- _DIRECTIONS FOR THIS TASK_
Please restate the records below word for word, leaving out every picture.

[Opening DATA FOR ANALYSIS section]

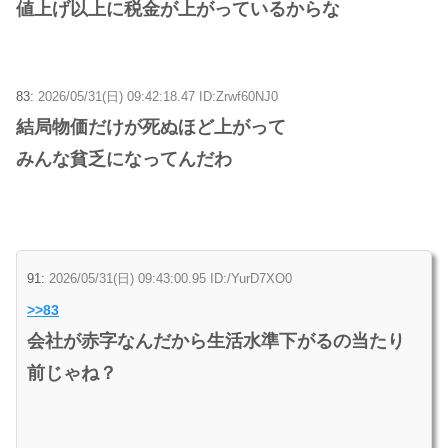
値上げ以上に税金が上がっているからな
83:
2026/05/31(日) 09:42:18.47 ID:Zrwf60NJ0
結局物価だけが死ぬほど上がって
みんな貧乏になってんだわ
91:
2026/05/31(日) 09:43:00.95 ID:/YurD7XO0
>>83
会社が赤字なんだから生活水準下がるの当たり
前じゃね？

[Closing DATA FOR ANALYSIS section]

- _RESULT_
値上げ以上に税金が上がっているからな
83:
2026/05/31(日) 09:42:18.47 ID:Zrwf60NJ0
結局物価だけが死ぬほど上がって
みんな貧乏になってんだわ
91:
2026/05/31(日) 09:43:00.95 ID:/YurD7XO0
>>83
会社が赤字なんだから生活水準下がるの当たり
前じゃね？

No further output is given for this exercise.